*Exercise requirements*: Repeat, line for line, the entries below from the first line to the line containing "грандиозная астрономическая обсерватория", counting both ends.

Data excerpts:

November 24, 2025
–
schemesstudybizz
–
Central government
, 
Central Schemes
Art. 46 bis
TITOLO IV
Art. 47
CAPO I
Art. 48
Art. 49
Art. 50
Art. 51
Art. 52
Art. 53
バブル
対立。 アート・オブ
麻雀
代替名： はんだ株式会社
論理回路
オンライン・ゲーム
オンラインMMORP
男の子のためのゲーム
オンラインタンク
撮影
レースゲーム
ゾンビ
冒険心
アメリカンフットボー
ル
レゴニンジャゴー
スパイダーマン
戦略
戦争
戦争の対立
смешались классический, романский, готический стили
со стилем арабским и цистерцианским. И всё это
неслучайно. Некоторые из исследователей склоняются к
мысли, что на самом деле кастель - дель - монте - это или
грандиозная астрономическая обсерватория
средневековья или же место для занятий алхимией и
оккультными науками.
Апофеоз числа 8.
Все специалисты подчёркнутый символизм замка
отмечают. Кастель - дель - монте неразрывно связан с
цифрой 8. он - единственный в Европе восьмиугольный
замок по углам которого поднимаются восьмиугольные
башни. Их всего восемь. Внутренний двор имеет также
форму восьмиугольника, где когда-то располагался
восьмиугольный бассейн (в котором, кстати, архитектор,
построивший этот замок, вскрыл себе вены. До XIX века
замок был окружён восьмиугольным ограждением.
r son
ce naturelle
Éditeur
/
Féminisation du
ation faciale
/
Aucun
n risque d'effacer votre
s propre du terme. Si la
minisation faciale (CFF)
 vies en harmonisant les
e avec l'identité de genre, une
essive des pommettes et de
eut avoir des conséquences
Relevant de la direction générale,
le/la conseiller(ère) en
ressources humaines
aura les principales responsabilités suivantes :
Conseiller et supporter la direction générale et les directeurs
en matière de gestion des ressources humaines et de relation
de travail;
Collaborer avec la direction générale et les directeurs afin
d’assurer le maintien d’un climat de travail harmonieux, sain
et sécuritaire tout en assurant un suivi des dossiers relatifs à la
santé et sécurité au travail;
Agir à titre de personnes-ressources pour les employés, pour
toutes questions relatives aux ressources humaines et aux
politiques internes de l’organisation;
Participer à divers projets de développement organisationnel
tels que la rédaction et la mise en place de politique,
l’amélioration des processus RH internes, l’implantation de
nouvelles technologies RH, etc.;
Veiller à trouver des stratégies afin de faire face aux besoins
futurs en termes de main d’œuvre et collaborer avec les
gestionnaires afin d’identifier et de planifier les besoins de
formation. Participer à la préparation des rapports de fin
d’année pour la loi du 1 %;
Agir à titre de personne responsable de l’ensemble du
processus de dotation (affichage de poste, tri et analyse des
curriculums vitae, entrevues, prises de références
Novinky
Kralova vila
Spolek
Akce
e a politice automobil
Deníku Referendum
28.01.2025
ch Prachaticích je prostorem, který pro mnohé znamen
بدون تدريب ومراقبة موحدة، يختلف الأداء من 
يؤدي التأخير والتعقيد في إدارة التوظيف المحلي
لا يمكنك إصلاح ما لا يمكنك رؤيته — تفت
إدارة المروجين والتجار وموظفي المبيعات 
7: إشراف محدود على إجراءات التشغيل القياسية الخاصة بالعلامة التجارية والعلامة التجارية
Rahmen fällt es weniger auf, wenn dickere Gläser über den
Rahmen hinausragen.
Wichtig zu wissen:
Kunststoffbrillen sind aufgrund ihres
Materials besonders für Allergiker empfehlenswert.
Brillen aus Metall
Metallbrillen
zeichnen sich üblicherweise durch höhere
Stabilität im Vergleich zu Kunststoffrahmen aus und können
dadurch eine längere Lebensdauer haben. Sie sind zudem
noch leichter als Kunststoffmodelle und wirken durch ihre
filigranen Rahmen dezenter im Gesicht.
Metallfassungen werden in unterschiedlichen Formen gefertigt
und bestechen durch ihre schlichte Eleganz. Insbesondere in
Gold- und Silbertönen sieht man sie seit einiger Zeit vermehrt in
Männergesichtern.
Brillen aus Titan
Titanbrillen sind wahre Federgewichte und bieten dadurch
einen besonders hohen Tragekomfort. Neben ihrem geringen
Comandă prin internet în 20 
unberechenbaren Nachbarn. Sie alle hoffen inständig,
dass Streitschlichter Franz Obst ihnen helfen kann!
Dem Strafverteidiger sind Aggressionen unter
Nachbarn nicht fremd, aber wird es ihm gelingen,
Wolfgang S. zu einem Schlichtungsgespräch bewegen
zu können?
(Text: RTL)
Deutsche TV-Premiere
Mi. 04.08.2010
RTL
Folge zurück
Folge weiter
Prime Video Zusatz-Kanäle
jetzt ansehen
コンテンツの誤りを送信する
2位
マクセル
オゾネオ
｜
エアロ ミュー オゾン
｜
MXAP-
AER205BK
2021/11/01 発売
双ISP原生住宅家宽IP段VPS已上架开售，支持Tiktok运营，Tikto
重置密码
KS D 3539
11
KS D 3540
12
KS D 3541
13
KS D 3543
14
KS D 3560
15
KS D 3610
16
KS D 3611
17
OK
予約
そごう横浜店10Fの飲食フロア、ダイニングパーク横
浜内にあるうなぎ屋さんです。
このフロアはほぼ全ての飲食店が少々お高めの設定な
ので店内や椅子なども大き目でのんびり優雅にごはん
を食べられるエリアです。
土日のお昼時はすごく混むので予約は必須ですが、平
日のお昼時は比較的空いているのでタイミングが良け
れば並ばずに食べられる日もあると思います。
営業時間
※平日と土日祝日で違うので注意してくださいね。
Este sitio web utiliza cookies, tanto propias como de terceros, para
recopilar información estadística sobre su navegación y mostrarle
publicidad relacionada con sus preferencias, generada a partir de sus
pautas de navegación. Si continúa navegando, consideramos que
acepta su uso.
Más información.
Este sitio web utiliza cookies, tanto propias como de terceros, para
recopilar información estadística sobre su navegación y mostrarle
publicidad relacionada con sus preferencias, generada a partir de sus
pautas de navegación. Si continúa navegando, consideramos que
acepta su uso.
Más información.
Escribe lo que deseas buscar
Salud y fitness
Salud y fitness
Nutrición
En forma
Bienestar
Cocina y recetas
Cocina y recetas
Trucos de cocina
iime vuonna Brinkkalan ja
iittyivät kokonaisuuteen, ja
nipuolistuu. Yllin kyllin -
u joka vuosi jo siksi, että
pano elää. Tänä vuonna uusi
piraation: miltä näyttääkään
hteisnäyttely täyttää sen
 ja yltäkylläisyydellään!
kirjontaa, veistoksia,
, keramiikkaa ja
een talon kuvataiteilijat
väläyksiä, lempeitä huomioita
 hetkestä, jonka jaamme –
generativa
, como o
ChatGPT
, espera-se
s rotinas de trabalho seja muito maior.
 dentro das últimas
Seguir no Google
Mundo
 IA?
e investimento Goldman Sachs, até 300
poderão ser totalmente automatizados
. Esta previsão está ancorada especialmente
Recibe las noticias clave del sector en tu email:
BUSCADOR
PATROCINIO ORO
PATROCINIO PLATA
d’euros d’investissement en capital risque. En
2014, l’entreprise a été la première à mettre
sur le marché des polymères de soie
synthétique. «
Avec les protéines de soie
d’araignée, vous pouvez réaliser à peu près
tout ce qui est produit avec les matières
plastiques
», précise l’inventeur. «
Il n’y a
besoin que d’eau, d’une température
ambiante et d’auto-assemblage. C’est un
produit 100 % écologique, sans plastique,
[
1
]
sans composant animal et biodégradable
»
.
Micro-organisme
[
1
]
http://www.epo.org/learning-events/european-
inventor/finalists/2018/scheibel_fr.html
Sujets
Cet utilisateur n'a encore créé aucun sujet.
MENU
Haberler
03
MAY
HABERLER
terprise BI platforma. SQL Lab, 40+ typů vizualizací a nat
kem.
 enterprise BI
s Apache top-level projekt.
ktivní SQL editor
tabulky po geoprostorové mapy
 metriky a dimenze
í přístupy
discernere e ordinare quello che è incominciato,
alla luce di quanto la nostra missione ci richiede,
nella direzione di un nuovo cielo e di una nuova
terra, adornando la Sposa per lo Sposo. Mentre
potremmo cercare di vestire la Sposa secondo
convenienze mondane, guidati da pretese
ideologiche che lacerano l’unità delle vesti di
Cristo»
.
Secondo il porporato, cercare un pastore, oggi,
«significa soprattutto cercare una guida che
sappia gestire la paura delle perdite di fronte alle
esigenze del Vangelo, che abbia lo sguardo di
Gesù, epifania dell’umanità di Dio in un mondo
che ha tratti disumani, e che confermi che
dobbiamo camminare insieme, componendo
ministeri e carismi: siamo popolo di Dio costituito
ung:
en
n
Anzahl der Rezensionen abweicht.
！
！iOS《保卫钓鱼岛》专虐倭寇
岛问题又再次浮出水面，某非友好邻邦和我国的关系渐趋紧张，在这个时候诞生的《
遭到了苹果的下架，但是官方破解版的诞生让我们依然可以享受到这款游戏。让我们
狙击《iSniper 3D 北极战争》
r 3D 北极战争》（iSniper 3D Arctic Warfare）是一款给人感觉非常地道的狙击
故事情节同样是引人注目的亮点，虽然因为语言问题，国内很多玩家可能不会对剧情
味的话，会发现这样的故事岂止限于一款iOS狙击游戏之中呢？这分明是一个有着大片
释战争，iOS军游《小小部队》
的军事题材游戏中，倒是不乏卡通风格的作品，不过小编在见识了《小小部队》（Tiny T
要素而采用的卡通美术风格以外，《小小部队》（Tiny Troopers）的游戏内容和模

*Response area*:
November 24, 2025
–
schemesstudybizz
–
Central government
, 
Central Schemes
Art. 46 bis
TITOLO IV
Art. 47
CAPO I
Art. 48
Art. 49
Art. 50
Art. 51
Art. 52
Art. 53
バブル
対立。 アート・オブ
麻雀
代替名： はんだ株式会社
論理回路
オンライン・ゲーム
オンラインMMORP
男の子のためのゲーム
オンラインタンク
撮影
レースゲーム
ゾンビ
冒険心
アメリカンフットボー
ル
レゴニンジャゴー
スパイダーマン
戦略
戦争
戦争の対立
смешались классический, романский, готический стили
со стилем арабским и цистерцианским. И всё это
неслучайно. Некоторые из исследователей склоняются к
мысли, что на самом деле кастель - дель - монте - это или
грандиозная астрономическая обсерватория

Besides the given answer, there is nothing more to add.